Bitcoin Cash (BCH) has split into two (Bitcoin Cash ABC (BCH ABC) and Bitcoin Cash Node (BCHN) while its community remain stranded over new blockchain protocol resulting from the hard fork. After the split, BCH experienced an immediate price decline, from $255 to $242. Traders have expressed uncertainty over the network’s future and forced down the price of Bitcoin Cash by 5% within 24 hours.
Bitcoin Cash that took place in August 2017 was a hard fork from the Bitcoin network. Bitcoin supporters have proposed increasing the size of the block to maximize the number of transactions per block. According to the supporters, this is closer to Satoshi Nakamoto’s initial vision of Bitcoin as a distributed peer-to-peer digital currency.
The proposal by a group of developers required 8% of mined Bitcoin Cash to finance the creation of the new coin. Another group opposed this, calling the plan a “miner tax.” They were also worried that declining income could shift the original aim of the community to become decentralized.
Miners have shown support for BCHN; however, Blockchain is yet to accept the miner’s tax. No one has shown interest with blocks on the BCH ABC blockchain as per the report on Coin Dance.

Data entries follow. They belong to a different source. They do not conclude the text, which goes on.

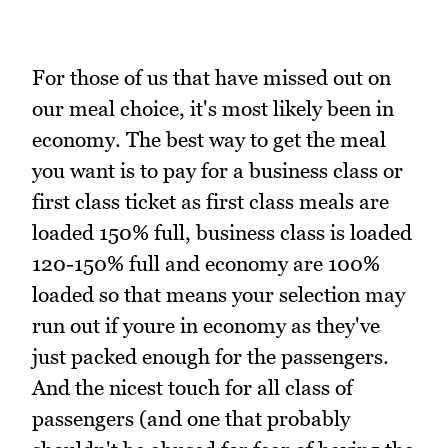
For those of us that have missed out on
our meal choice, it's most likely been in
economy. The best way to get the meal
you want is to pay for a business class or
first class ticket as first class meals are
loaded 150% full, business class is loaded
120-150% full and economy are 100%
loaded so that means your selection may
run out if youre in economy as they've
just packed enough for the passengers.
And the nicest touch for all class of
passengers (and one that probably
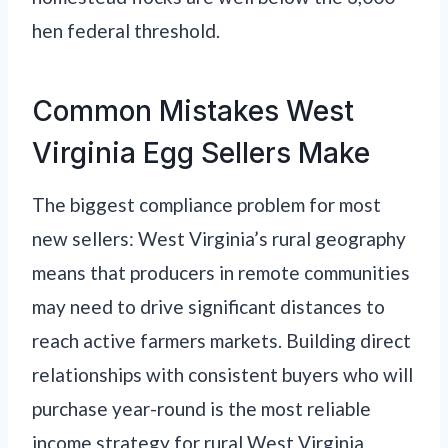
hen federal threshold.
Common Mistakes West
Virginia Egg Sellers Make
The biggest compliance problem for most
new sellers: West Virginia’s rural geography
means that producers in remote communities
may need to drive significant distances to
reach active farmers markets. Building direct
relationships with consistent buyers who will
purchase year-round is the most reliable
income strategy for rural West Virginia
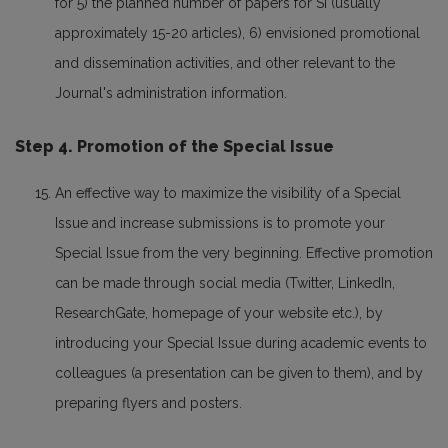
for 5) the planned number of papers for SI (usually
approximately 15-20 articles), 6) envisioned promotional
and dissemination activities, and other relevant to the
Journal's administration information.
Step 4. Promotion of the Special Issue
An effective way to maximize the visibility of a Special
Issue and increase submissions is to promote your
Special Issue from the very beginning. Effective promotion
can be made through social media (Twitter, LinkedIn,
ResearchGate, homepage of your website etc.), by
introducing your Special Issue during academic events to
colleagues (a presentation can be given to them), and by
preparing flyers and posters.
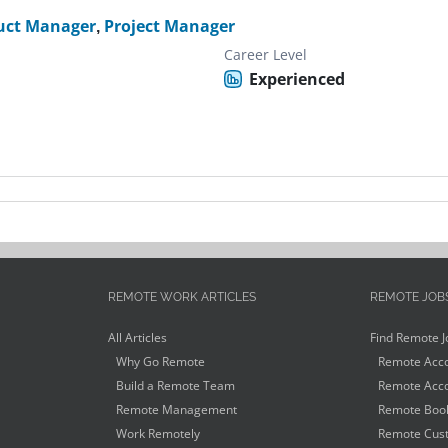
uct Manager
,
Project Manager
Career Level
Experienced
REMOTE WORK ARTICLES
REMOTE JOB
All Articles
Find Remote J
Why Go Remote
Remote Acco
Build a Remote Team
Remote Acco
Remote Management
Remote Book
Work Remotely
Remote Cust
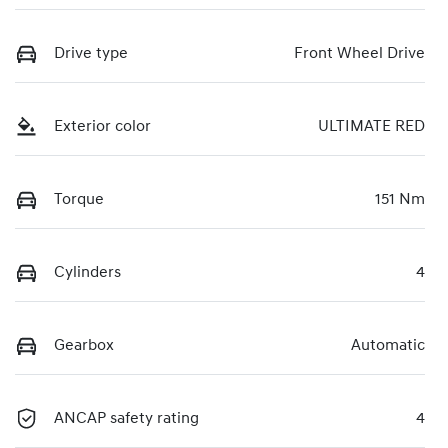
Drive type
Front Wheel Drive
Exterior color
ULTIMATE RED
Torque
151 Nm
Cylinders
4
Gearbox
Automatic
ANCAP safety rating
4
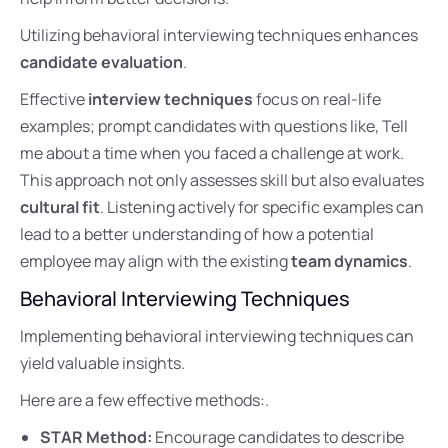
Utilizing behavioral interviewing techniques enhances
candidate evaluation
.
Effective
interview techniques
focus on real-life
examples; prompt candidates with questions like, Tell
me about a time when you faced a challenge at work.
This approach not only assesses skill but also evaluates
cultural fit
. Listening actively for specific examples can
lead to a better understanding of how a potential
employee may align with the existing
team dynamics
.
Behavioral Interviewing Techniques
Implementing behavioral interviewing techniques can
yield valuable insights.
Here are a few effective methods:.
STAR Method:
Encourage candidates to describe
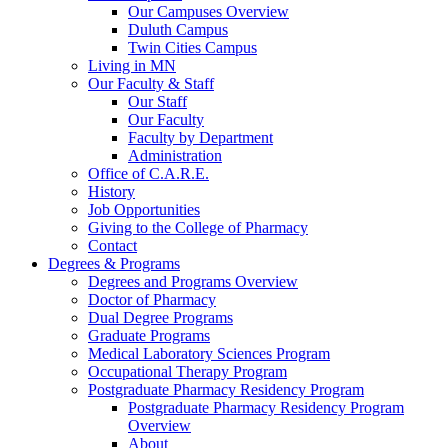
Our Campuses Overview
Duluth Campus
Twin Cities Campus
Living in MN
Our Faculty & Staff
Our Staff
Our Faculty
Faculty by Department
Administration
Office of C.A.R.E.
History
Job Opportunities
Giving to the College of Pharmacy
Contact
Degrees & Programs
Degrees and Programs Overview
Doctor of Pharmacy
Dual Degree Programs
Graduate Programs
Medical Laboratory Sciences Program
Occupational Therapy Program
Postgraduate Pharmacy Residency Program
Postgraduate Pharmacy Residency Program
Overview
About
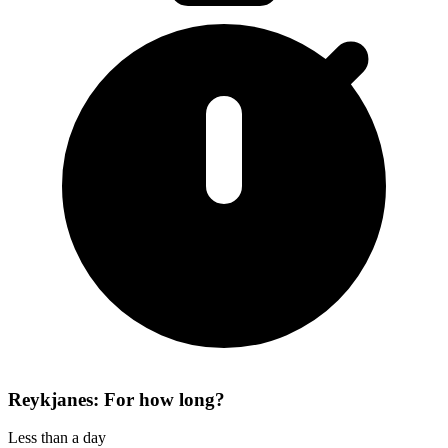
Reykjanes: For how long?
Less than a day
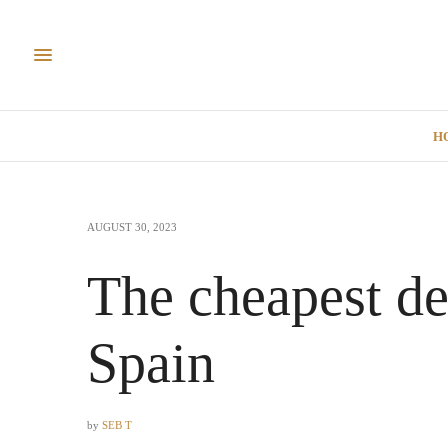
H
AUGUST 30, 2023
The cheapest de
Spain
by
SEB T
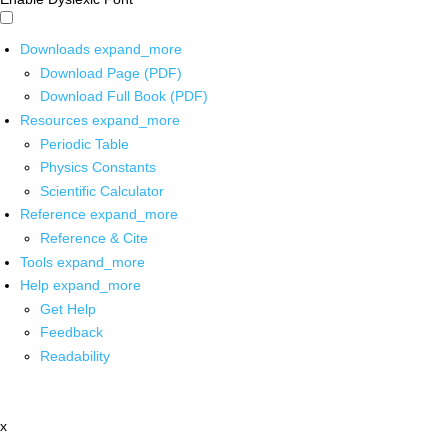
Downloads
expand_more
Download Page (PDF)
Download Full Book (PDF)
Resources
expand_more
Periodic Table
Physics Constants
Scientific Calculator
Reference
expand_more
Reference & Cite
Tools
expand_more
Help
expand_more
Get Help
Feedback
Readability
x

Since BCH ABC has no vast support, it appears that BCHN will inherit the name “Bitcoin Cash (BCH).”
Introducing another hard fork of the Bitcoin Cash network, as per the data below, did nothing to bring the price of the coin back to normal. BCH invested the past three months has been fluctuating between $230 and $280 in USD terms, while BTC increased its value by a third.
Most companies anticipate no delays and say that they are prepared to handle the changes, but some, for instance, Coinbase has declared a temporary pause in BCH deposits and withdrawals.